Sam Riley ('Control') brings suitable menace to the role of Pinky and looks the part, but unlike the unforgettable performance of Attenborough in the original film, it is difficult to form any sort of attachment to his slightly older character.

While Andrea Riseborough fails to give Rose even an ounce of personality, the character's delusional belief in Pinkie is powerful and effective for the most part. Andy Serkis doesn't get the screentime that he deserves, while Helen Mirren as the nosey barmaid and John Hurt as her sidekick just float around the movie, highlighting one of the many flaws within the script.
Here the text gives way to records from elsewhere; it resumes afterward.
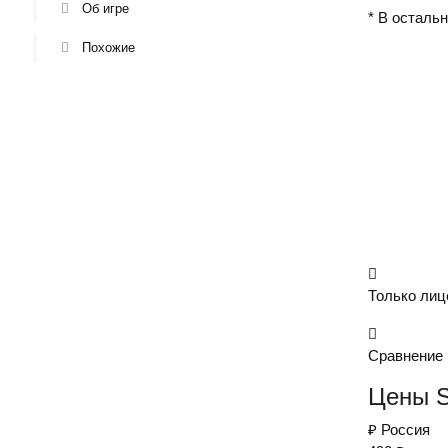
Об игре
* В осталь
Похожие
Только лиц
Сравнение 
Цены S
₽
Россия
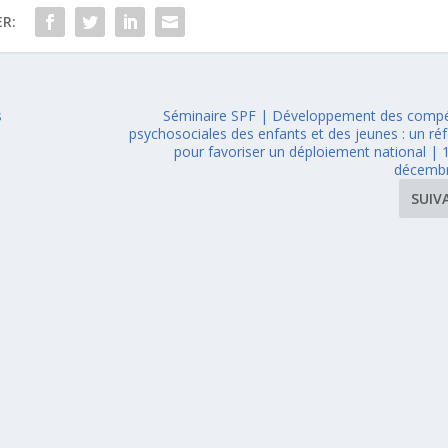
R:
s
Séminaire SPF | Développement des comp
psychosociales des enfants et des jeunes : un réf
pour favoriser un déploiement national | 
décemb
SUIV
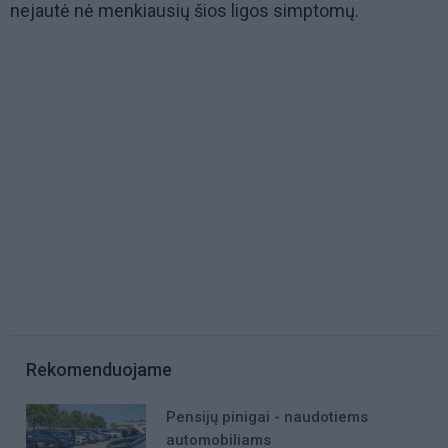
nejautė nė menkiausių šios ligos simptomų.
Rekomenduojame
Pensijų pinigai - naudotiems
automobiliams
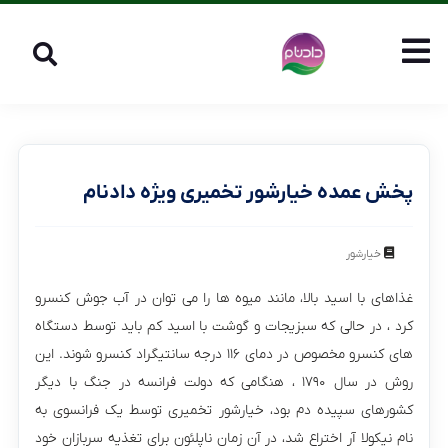
پخش عمده خیارشور تخمیری ویژه دادنام
خیارشور
غذاهای با اسید بالا، مانند میوه ها را می توان در آب جوش کنسرو
کرد ، در حالی که سبزیجات و گوشت با اسید کم باید توسط دستگاه
های کنسرو مخصوص در دمای ۱۱۶ درجه سانتیگراد کنسرو شوند. این
روش در سال ۱۷۹۰ ، هنگامی که دولت فرانسه در جنگ با دیگر
کشورهای سپیده دم بود، خیارشور تخمیری توسط یک فرانسوی به
نام نیکولا آر اختراع شد، در آن زمان ناپلئون برای تغذیه سربازان خود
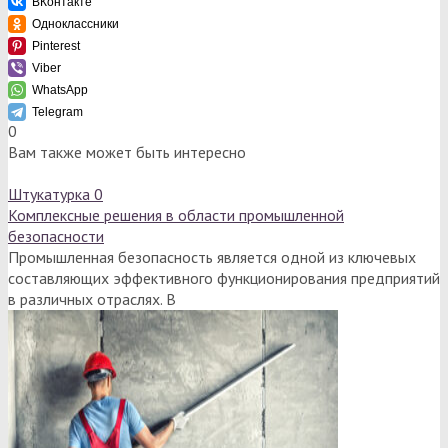
ВКонтакте
Одноклассники
Pinterest
Viber
WhatsApp
Telegram
0
Вам также может быть интересно
Штукатурка
0
Комплексные решения в области промышленной
безопасности
Промышленная безопасность является одной из ключевых
составляющих эффективного функционирования предприятий
в различных отраслях. В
It's hard to care about anyone in 'Brighton Rock', or even feel sympathy for the vulnerable Rose, mainly because it is difficult to accept her character falling for someone like Pinkie. Joffe's attempt at recreating Greene's fixation with Catholic guilt is sparse throughout, and when he does remember to hone in on the subject it is strained to say the least, eg when Rose enters a church framed with a halo of light.

The score is overbearing in many places, while the cardboard-looking sets weaken the film's credibility. On the plus side, the costumes look reasonably authentic and the British seaside looks as pretty as a postcard.

With a couple of slick mopeds but a lack of strong direction, Joffe may find that he's stuck between a rock and a hard place when it comes to pleasing audiences.